> **Data**
┏━━
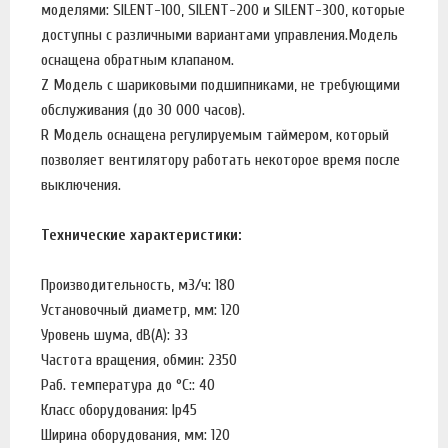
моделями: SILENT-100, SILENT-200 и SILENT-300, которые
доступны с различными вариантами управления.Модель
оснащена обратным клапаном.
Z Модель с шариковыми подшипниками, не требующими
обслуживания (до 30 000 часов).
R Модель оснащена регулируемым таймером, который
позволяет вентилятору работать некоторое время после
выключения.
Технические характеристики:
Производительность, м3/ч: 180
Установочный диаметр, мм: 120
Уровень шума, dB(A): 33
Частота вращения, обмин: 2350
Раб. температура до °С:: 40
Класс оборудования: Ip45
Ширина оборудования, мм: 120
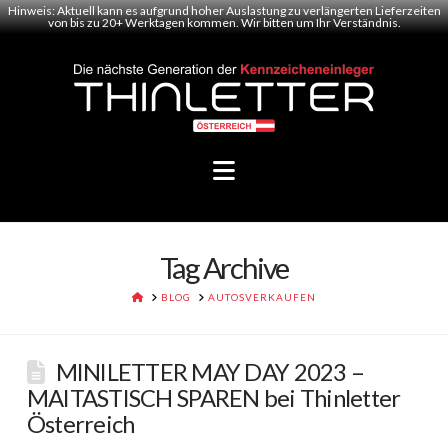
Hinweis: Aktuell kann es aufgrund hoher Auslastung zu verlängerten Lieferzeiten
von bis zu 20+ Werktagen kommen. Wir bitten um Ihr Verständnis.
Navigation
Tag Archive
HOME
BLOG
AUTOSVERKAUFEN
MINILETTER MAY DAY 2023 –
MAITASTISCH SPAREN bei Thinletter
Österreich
┗━━
┏━━
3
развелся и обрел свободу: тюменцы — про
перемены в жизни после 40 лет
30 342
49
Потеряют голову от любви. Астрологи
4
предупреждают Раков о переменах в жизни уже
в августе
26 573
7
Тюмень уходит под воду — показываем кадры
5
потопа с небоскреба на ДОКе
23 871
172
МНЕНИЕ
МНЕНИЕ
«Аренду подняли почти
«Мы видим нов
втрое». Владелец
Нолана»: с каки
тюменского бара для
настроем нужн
┗━━
> **Task**
Copy the lines of the entries above that mention "оборудования".

> **Output for this task**
Класс оборудования: Ip45
Ширина оборудования, мм: 120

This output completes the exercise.